[Stored data]
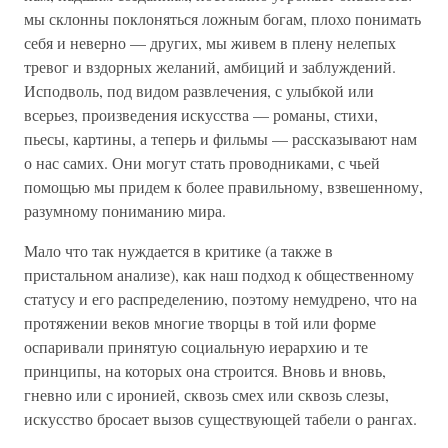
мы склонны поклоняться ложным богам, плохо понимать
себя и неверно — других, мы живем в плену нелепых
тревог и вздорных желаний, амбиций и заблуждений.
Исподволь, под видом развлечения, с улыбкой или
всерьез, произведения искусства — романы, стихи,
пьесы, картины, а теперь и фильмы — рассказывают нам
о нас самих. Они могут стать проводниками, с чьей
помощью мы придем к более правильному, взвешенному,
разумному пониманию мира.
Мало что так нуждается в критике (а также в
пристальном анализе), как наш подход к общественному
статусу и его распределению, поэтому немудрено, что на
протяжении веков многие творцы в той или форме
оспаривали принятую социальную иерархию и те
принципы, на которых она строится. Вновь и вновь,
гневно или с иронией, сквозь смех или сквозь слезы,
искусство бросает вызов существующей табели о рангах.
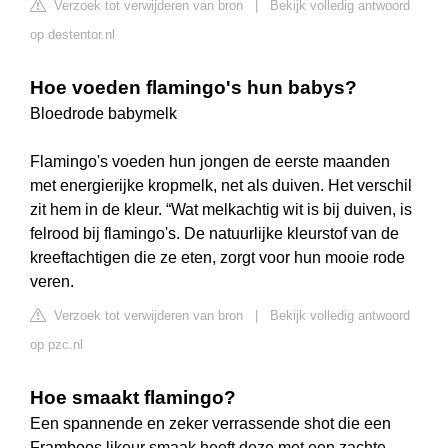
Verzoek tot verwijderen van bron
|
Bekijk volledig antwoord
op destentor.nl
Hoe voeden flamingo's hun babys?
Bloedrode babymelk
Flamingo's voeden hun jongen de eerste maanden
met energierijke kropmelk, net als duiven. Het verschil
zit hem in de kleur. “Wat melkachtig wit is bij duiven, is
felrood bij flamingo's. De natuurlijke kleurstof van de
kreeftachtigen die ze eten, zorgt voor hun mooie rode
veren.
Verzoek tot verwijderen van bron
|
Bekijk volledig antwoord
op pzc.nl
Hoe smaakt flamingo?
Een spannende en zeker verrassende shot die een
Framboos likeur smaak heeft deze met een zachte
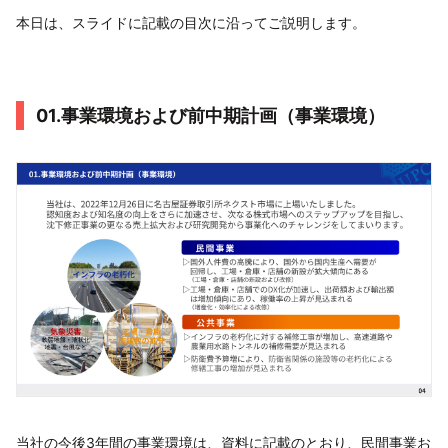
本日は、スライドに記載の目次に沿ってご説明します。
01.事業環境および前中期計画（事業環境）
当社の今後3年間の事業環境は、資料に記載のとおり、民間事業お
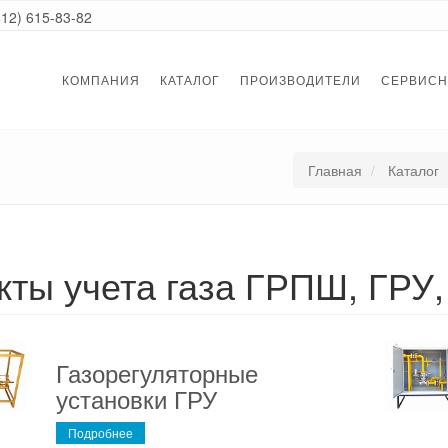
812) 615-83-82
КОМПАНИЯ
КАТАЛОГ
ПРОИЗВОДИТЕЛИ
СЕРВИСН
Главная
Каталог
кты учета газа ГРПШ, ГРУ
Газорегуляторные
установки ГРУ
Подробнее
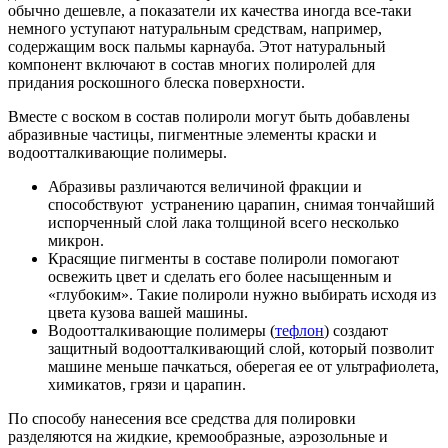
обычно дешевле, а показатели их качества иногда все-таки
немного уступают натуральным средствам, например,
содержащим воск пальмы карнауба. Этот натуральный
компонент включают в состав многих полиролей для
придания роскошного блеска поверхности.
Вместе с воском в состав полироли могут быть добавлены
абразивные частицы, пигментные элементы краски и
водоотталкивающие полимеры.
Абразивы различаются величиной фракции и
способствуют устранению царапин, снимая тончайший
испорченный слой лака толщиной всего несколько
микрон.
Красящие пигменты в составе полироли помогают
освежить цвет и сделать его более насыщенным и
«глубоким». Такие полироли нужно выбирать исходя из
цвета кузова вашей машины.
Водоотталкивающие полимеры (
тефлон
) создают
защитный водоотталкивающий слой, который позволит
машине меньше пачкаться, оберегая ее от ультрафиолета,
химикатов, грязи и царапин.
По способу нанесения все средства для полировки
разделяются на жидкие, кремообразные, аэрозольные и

DIRECTIONS FOR THIS TASK
From the entries above, copy out every line where the string "могут" appears.

SOLUTION FOR THIS PROBLEM
о нас самих. Они могут стать проводниками, с чьей
Вместе с воском в состав полироли могут быть добавлены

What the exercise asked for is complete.